I would argue that the true magical quality attributable to religious texts, is not that any given text reveals God's truth, but rather that it magically reveals the reader's truth--the attitudes, state of mind, and morality of those who claim to know how God thinks. Their sense of morality, they believe, is the true and correct attitude to have as demonstrated by selected stories or words in their holy scripture to which they can refer. Interestingly enough, one can find language in the Bible to justify just about any point of view one might look for.
In practice, each person chooses his or her favorite theme or text and calls those selected portions of scripture, "the Truth." And so readers can easily find portions of scripture that "prove" God is vengeful, loving, jealous, forgiving, angry, compassionate, or whatever. And unsurprisingly, they prefer that characterization of God that best matches their own attitude and state of mind.
Some people actually believe that God would condemn a person to eternal pain and suffering for not understanding, accepting, believing, or having faith in, a particular belief system before some arbitrary deadline. What would be the point? Has God no compassion or understanding? Only someone who still has an awful lot to learn about God would believe that He would do such a thing.
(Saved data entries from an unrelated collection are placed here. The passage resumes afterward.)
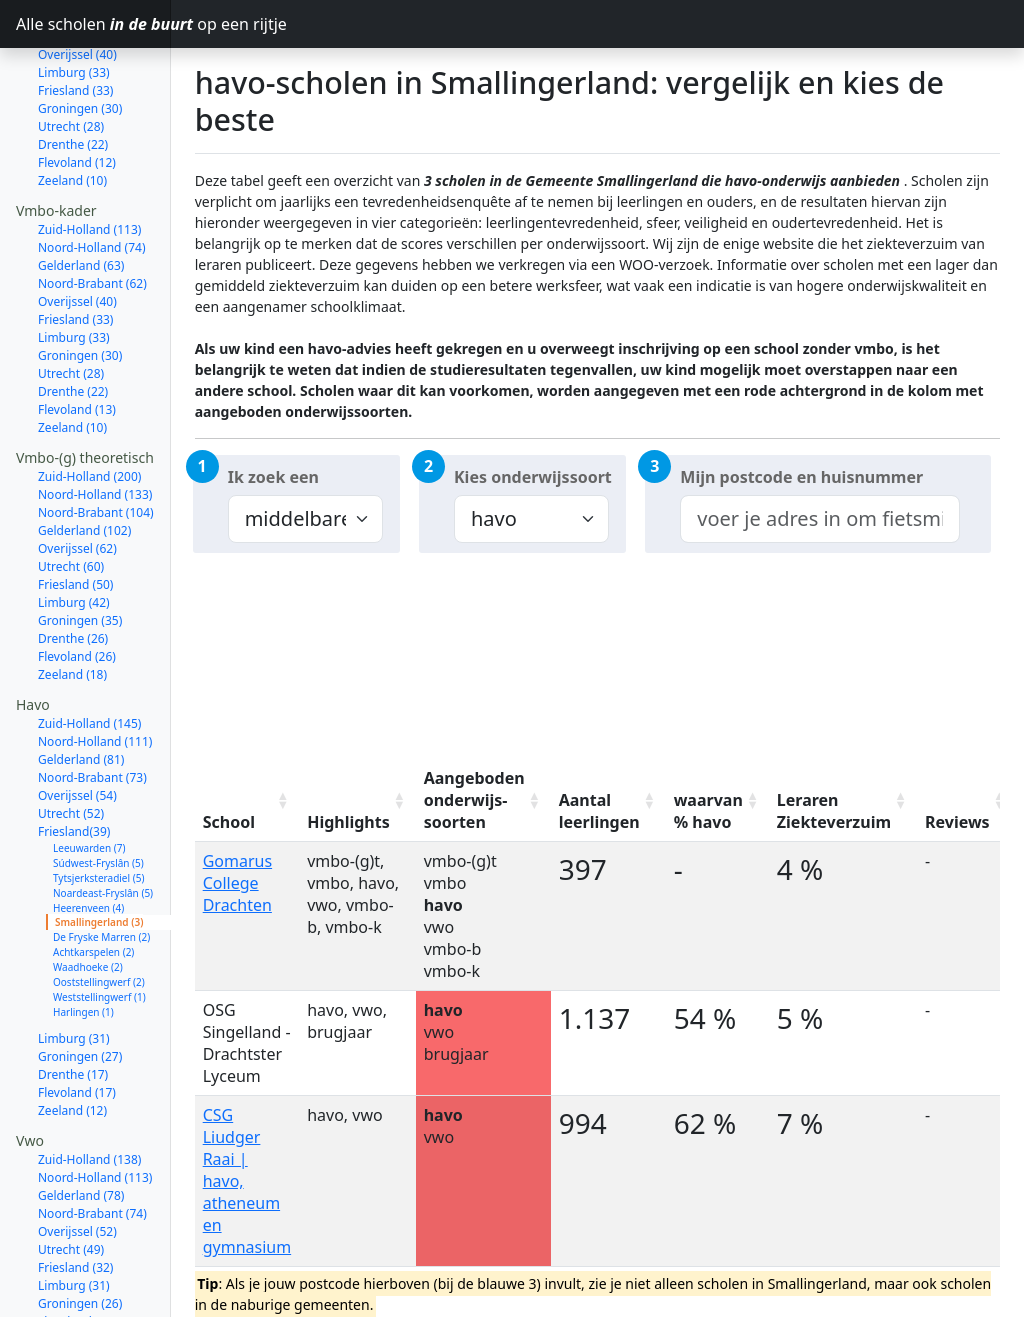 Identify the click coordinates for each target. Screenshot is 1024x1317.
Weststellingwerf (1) (99, 941)
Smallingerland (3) (99, 866)
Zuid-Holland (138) (89, 1103)
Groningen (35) (80, 564)
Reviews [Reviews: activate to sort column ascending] (957, 822)
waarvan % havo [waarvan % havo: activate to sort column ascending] (708, 811)
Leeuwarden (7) (89, 792)
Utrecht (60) (71, 510)
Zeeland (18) (72, 618)
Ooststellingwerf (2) (99, 926)
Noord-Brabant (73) (92, 721)
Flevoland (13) (77, 353)
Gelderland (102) (84, 474)
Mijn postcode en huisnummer (801, 477)
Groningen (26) (80, 1247)
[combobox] (819, 519)
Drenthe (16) (73, 1283)
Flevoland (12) (77, 106)
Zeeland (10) (72, 124)
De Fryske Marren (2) (101, 881)
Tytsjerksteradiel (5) (98, 822)
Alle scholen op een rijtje (93, 24)
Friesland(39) (74, 775)
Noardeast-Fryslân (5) (103, 837)
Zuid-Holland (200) (89, 420)
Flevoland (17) (77, 1036)
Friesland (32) (75, 1211)
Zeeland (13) (72, 1301)
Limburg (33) (74, 281)
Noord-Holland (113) (95, 1121)
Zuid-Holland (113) (89, 173)
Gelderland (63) (81, 209)
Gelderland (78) (81, 1139)
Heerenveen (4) (88, 852)
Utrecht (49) (71, 1193)
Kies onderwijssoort (533, 477)
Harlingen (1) (83, 956)
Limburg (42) (74, 546)
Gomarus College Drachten (237, 883)
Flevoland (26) (77, 600)
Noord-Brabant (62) (92, 227)
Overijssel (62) (77, 492)
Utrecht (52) (71, 757)
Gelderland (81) (81, 703)
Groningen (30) (80, 52)
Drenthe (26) (73, 582)
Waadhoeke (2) (88, 911)
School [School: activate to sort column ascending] (229, 822)
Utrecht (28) (71, 70)
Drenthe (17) (73, 1018)
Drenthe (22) (73, 88)
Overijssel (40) (77, 245)
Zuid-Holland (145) (89, 667)
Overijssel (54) (77, 739)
People conveniently create God in their image and then claim that it was God who created them in His.
Any self-proclaimed teacher of scripture reveals to those who are thoughtful and listen critically, what that person's state of consciousness is. Some people's views make God out to be an idiot, thereby revealing the truth about themselves" and nothing at all about God. Even people who have developed extraordinary persuasive skill at convincing others of the "truth" of their convictions can become trapped in their own illusions and self-delusions--perhaps even more so because they have those skills.
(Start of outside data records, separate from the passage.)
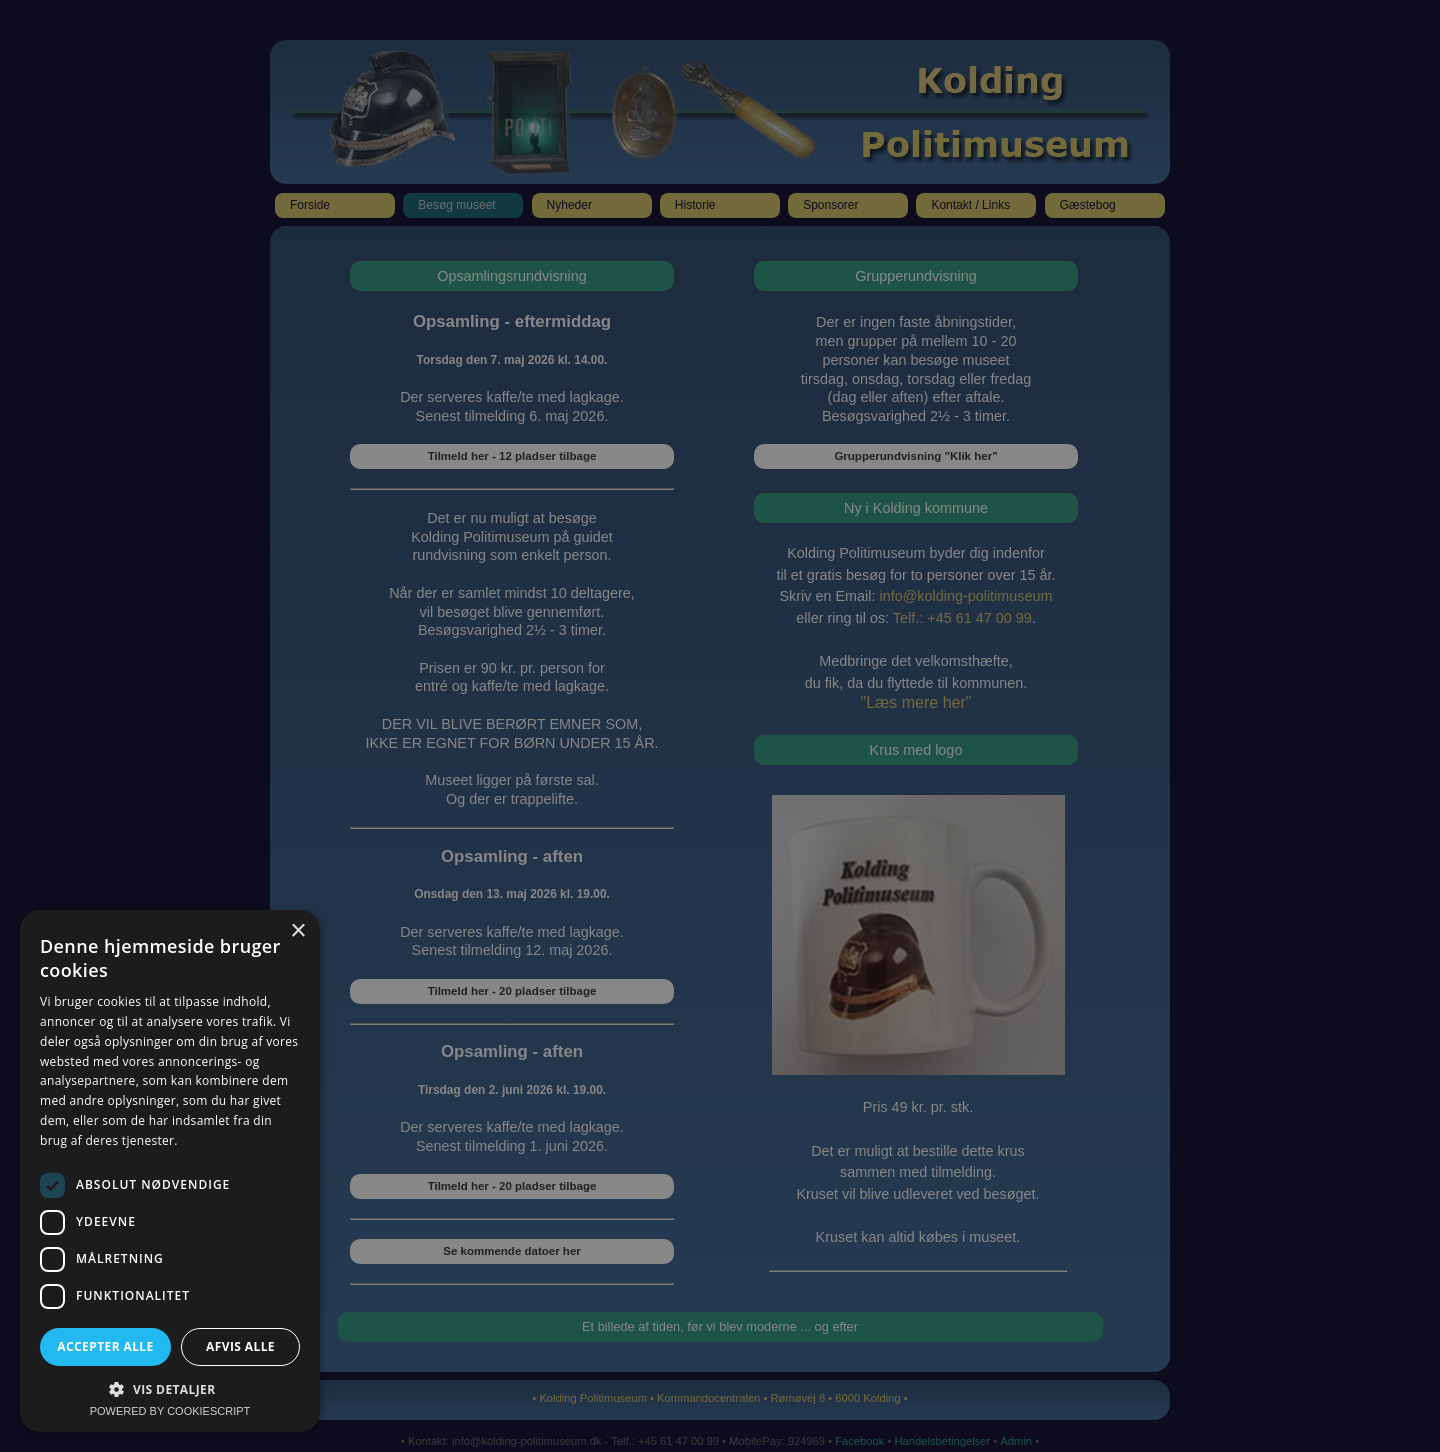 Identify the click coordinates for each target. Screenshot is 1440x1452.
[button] (170, 1388)
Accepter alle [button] (105, 1346)
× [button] (297, 931)
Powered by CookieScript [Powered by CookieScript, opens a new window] (170, 1411)
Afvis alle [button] (240, 1346)
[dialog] (720, 726) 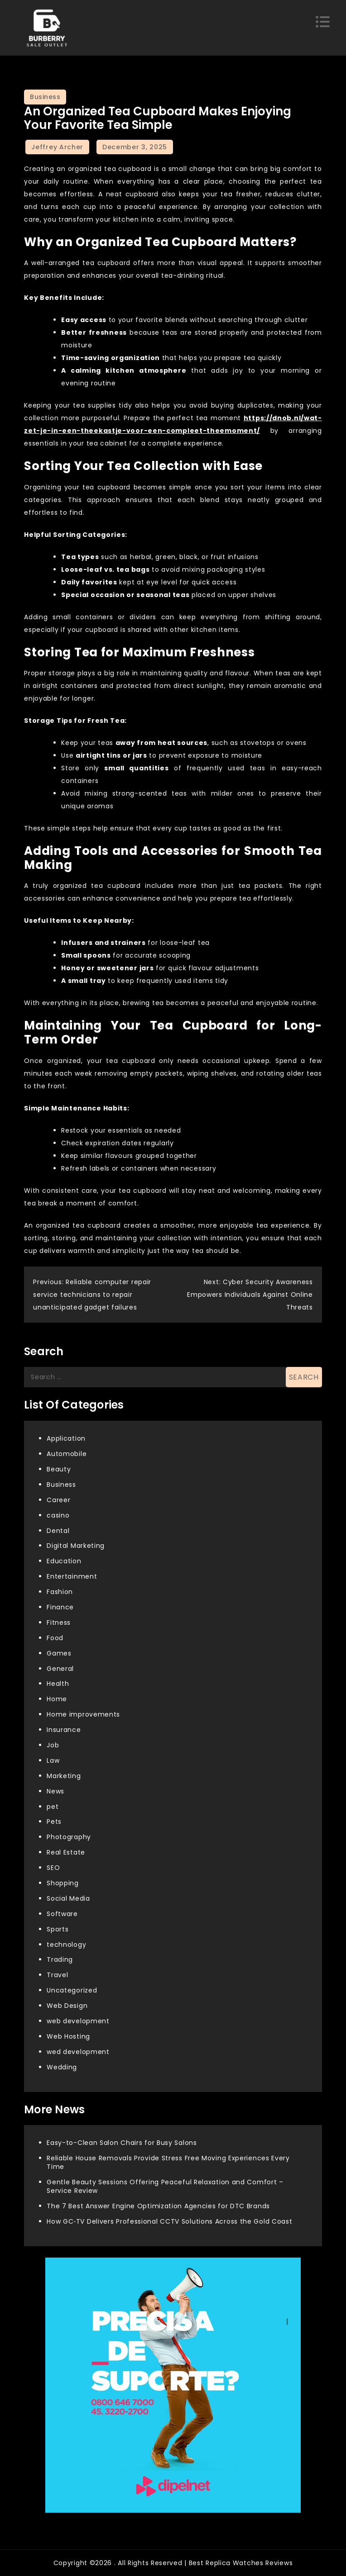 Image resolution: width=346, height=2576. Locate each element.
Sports (57, 1929)
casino (58, 1515)
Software (62, 1913)
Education (64, 1561)
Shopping (63, 1883)
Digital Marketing (76, 1545)
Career (58, 1499)
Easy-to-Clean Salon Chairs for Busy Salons (122, 2142)
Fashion (60, 1591)
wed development (78, 2051)
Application (66, 1438)
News (55, 1791)
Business (45, 96)
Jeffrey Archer (57, 147)
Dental (58, 1530)
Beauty (59, 1469)
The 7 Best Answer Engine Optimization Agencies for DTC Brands (158, 2206)
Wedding (62, 2067)
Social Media (68, 1898)
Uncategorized (72, 1990)
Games (59, 1653)
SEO (53, 1867)
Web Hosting (68, 2036)
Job (53, 1745)
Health (58, 1683)
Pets (54, 1821)
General (60, 1668)
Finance (60, 1607)
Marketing (64, 1775)
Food (55, 1637)
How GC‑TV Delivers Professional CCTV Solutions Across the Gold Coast (169, 2221)
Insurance (64, 1729)
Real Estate (66, 1852)
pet (52, 1806)
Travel (57, 1974)
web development (78, 2021)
Jesus was not a Christian. He didn't believe or teach that he was God. He didn't ask to be worshipped. He didn't start a new religion. All he did was set the record straight: that God is not the hypocritical self-serving, jealous, cruel, vengeful fool that so many religious leaders and others in authority are, and also claim He is. Most Christians do not follow Jesus; they follow the teachings of those who came later offering their interpretation of what his message was and what their response to his life should be. Most of the central and minor characters who came later never did agree with one another on important issues, dividing themselves into separate camps, each camp believing what they want to believe and then holding those beliefs to be "the Truth."
The only way to fully understand what Jesus knew and/or tried to teach would be to become what he was. But beware: if you blindly accept what others say he was, you might never unlearn the misinformation you think you already "know." If you have been instructed to have "faith" in what others tell you is the truth, that could keep you stuck in illusion for a long time, because what they tell you might have as its purpose more to do with having you look up to them as an authority, than to help you learn how to think and discover for yourself what you want or need to know about God. How does one unlearn a point of view one has made a commitment to have faith in? It's not wise to make a commitment to believe forever, something other people tell you is true. The truth is something each person has to discover for themselves. And when you look for the truth with intellectual integrity you'll notice that over time it changes... it changes as you expand and deepen your understanding of yourself and others.
Everyone who claims to "know" what happened and what was said 2,000 years ago is far removed in time and space from those real or imaginary events. What we call history are the views of historians and others that have been accepted as "truth" by large numbers of people--people often politically motivated--people who have a vested interest in having you accept one version of the truth over another--and also people who never really gave it much thought.